Boys Being Boys

I’m losing interest; in football, that is, and not just because my team is playing less than stellar this year.  For me, something is different.  Something has changed; maybe it’s me.  I think we sometimes live in our own little world, probably having some idea what happens elsewhere but not really and we’re ok with that.  I think that has been part of it for me and in listening to the stories of the bullying incidents, or whatever they should be called, coming out of the Miami Dolphins.  For me, and it really is just my opinion, it’s similar to the bounty issues with the Saints for a few years back.  It happens everywhere, they just happen to be the ones that got caught and become the scapegoat for everyone else.  My guess is that it’s not much different with this current incident with the Dolphins.

I remember from a few years back when I had first celebrated Mass with one of the teams that had come in to play the Ravens.  It’s not uncommon for them to have Mass at some point before a game and this time I had gotten the call.  It was my first time heading to the team hotel to celebrate Mass with many guys that were a few times bigger than myself, along with coaches and owners at times.  Celebrating Mass wasn’t much different than anywhere else, but what most caught my attention was the dinner I was invited to afterwards.  It was quite a spread!  Then there were announcements that followed…in your rooms by such and such a time, lights out at this time.  I remember being dumbfounded in hearing this.  All along we hear about professionals.  We hear that they are men, huge on top of that.  Yet, as much as they were around my age at the time, here they were being told when they had to be in their rooms and when lights had to be out.  I kind of wonder if any of them hid their phone under the covers that night, waiting for a call or text from a loved one.  I was stunned and in disbelief that, after all, they really weren’t men but boys who were still following elementary school rules, as if they were a piece of property of the team.

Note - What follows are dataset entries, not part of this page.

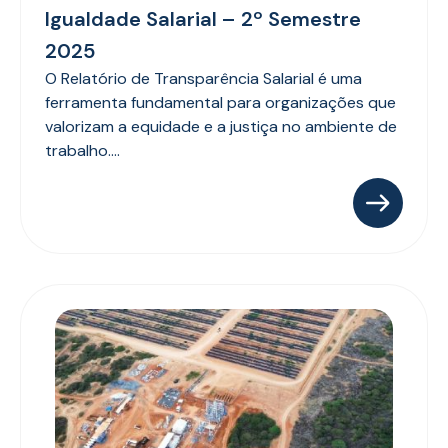
Igualdade Salarial – 2º Semestre
2025
O Relatório de Transparência Salarial é uma
ferramenta fundamental para organizações que
valorizam a equidade e a justiça no ambiente de
trabalho....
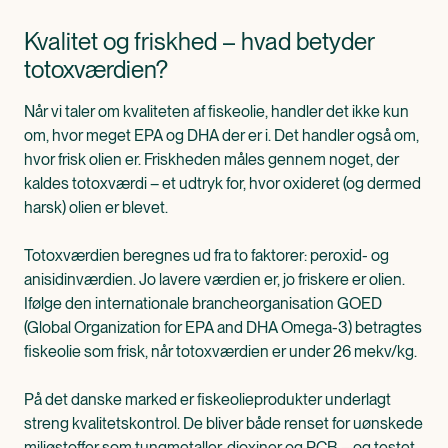
Kvalitet og friskhed – hvad betyder
totoxværdien?
Når vi taler om kvaliteten af fiskeolie, handler det ikke kun
om, hvor meget EPA og DHA der er i. Det handler også om,
hvor frisk olien er. Friskheden måles gennem noget, der
kaldes totoxværdi – et udtryk for, hvor oxideret (og dermed
harsk) olien er blevet.
Totoxværdien beregnes ud fra to faktorer: peroxid- og
anisidinværdien. Jo lavere værdien er, jo friskere er olien.
Ifølge den internationale brancheorganisation GOED
(Global Organization for EPA and DHA Omega-3) betragtes
fiskeolie som frisk, når totoxværdien er under 26 mekv/kg.
På det danske marked er fiskeolieprodukter underlagt
streng kvalitetskontrol. De bliver både renset for uønskede
miljøstoffer som tungmetaller, dioxiner og PCB – og testet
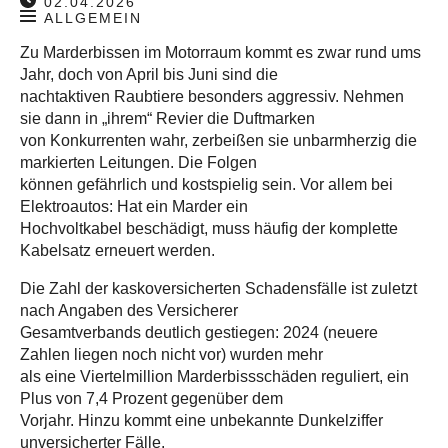
02.04.2026
ALLGEMEIN
Zu Marderbissen im Motorraum kommt es zwar rund ums
Jahr, doch von April bis Juni sind die
nachtaktiven Raubtiere besonders aggressiv. Nehmen
sie dann in „ihrem“ Revier die Duftmarken
von Konkurrenten wahr, zerbeißen sie unbarmherzig die
markierten Leitungen. Die Folgen
können gefährlich und kostspielig sein. Vor allem bei
Elektroautos: Hat ein Marder ein
Hochvoltkabel beschädigt, muss häufig der komplette
Kabelsatz erneuert werden.
Die Zahl der kaskoversicherten Schadensfälle ist zuletzt
nach Angaben des Versicherer
Gesamtverbands deutlich gestiegen: 2024 (neuere
Zahlen liegen noch nicht vor) wurden mehr
als eine Viertelmillion Marderbissschäden reguliert, ein
Plus von 7,4 Prozent gegenüber dem
Vorjahr. Hinzu kommt eine unbekannte Dunkelziffer
unversicherter Fälle.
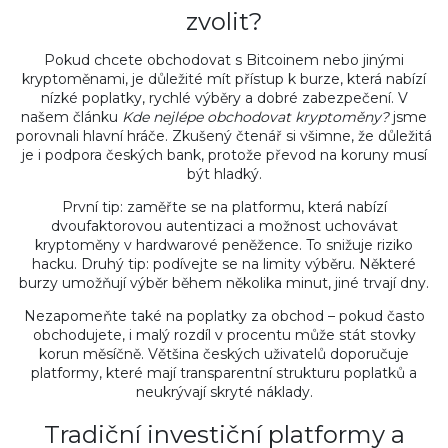
zvolit?
Pokud chcete obchodovat s Bitcoinem nebo jinými
kryptoměnami, je důležité mít přístup k burze, která nabízí
nízké poplatky, rychlé výběry a dobré zabezpečení. V
našem článku
Kde nejlépe obchodovat kryptoměny?
jsme
porovnali hlavní hráče. Zkušený čtenář si všimne, že důležitá
je i podpora českých bank, protože převod na koruny musí
být hladký.
První tip: zaměřte se na platformu, která nabízí
dvoufaktorovou autentizaci a možnost uchovávat
kryptoměny v hardwarové peněžence. To snižuje riziko
hacku. Druhý tip: podívejte se na limity výběru. Některé
burzy umožňují výběr během několika minut, jiné trvají dny.
Nezapomeňte také na poplatky za obchod – pokud často
obchodujete, i malý rozdíl v procentu může stát stovky
korun měsíčně. Většina českých uživatelů doporučuje
platformy, které mají transparentní strukturu poplatků a
neukrývají skryté náklady.
Tradiční investiční platformy a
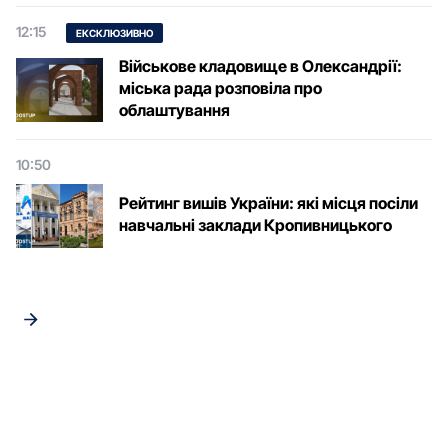
12:15
ЕКСКЛЮЗИВНО
Військове кладовище в Олександрії:
міська рада розповіла про
облаштування
10:50
Рейтинг вишів України: які місця посіли
навчальні заклади Кропивницького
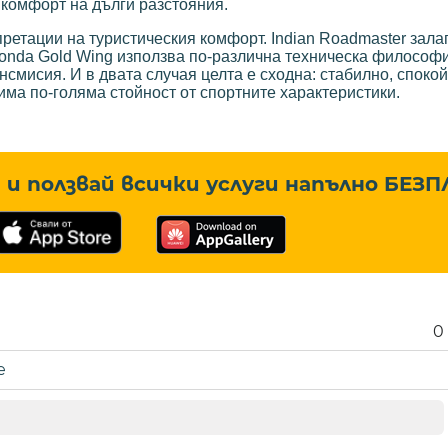
 комфорт на дълги разстояния.
ретации на туристическия комфорт. Indian Roadmaster залаг
Honda Gold Wing използва по-различна техническа философи
мисия. И в двата случая целта е сходна: стабилно, спокой
ма по-голяма стойност от спортните характеристики.
и ползвай всички услуги напълно
БЕЗП
0
е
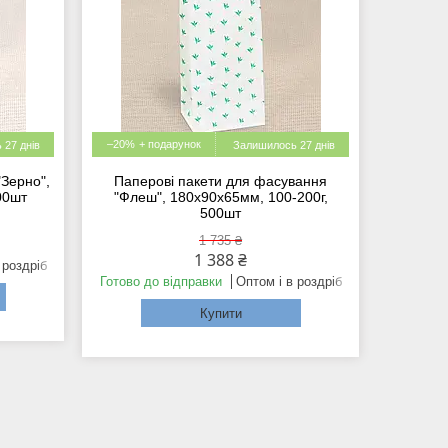
–20%
 27 днів
Залишилось 27 днів
"Зерно",
Паперові пакети для фасування
00шт
"Флеш", 180x90x65мм, 100-200г,
500шт
1 735 ₴
1 388 ₴
 роздріб
Готово до відправки
Оптом і в роздріб
Купити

Then there is the violence.  No, maybe it wouldn’t be considered a bounty on another player, or maybe call it something else, but whatever it is, at times this year I have found myself saddened by the violence.  Am I going to try to purposely take out a quarterback, not caring what kind of injury that may bring on his life?  Sure, they know there are risks to playing the game and when we’re young we think we’re invincible, but purposeful violence on the field most likely at times leads to purposeful violence off the field.  I also think of the violence that ensued at the Ravens-Bears game, violence that came in the form of weather where people lost loved ones and their possessions.  Yet, in a couple hours, the game resumed, players returned to the field, and fans returned to the stadium.  Did anyone wonder what had happened outside that stadium?  I watched the end of the game, and yet, felt guilty at the same time because I did wonder and my mind was on them.  How easily things went back to normal as human life was being lost around them.

All of these things have been pushing me into this conundrum in my own life, knowing the value of each human being.  I enjoy the experience.  I enjoy enjoying it with friends.  Yet, I’m being drawn away from it all because of what I have seen and knowing just how much young boys look up to these professionals and want to exemplify them in their own lives.  It makes it hard to swallow at times because I’ve seen the need over and over with teenaged men who are in desperate need of role models, but what is it that is being modeled to them, and better yet, what does it say that I participate in the cycle of it all by spending my money, with my attention, with my time, in something that deep down I know has serious repercussions in the lives of men?  I am losing interest, and at the moment, live with this tension of watching a sport I have grown to enjoy over the years, while at the same time, knowing what is the greater good, the value and dignity of human life and the need for devoted men to model to boys how to move beyond being mere boys and to become the men that God has been created them to truly be in this life.

One thought on “Boys Being Boys

  1. Thank you drawing a whole picture to what we all know about football. Your experience at the Mass for the team confirms that in reality most of these “men” are really boys that need to be spoon fed. “Madison Ave” (NFL blurbs) feeds us so much baloney. Would that we would get fed a whole positive sandwich. In a perfect world than we could look up to these players with true respect rather than flawed awe.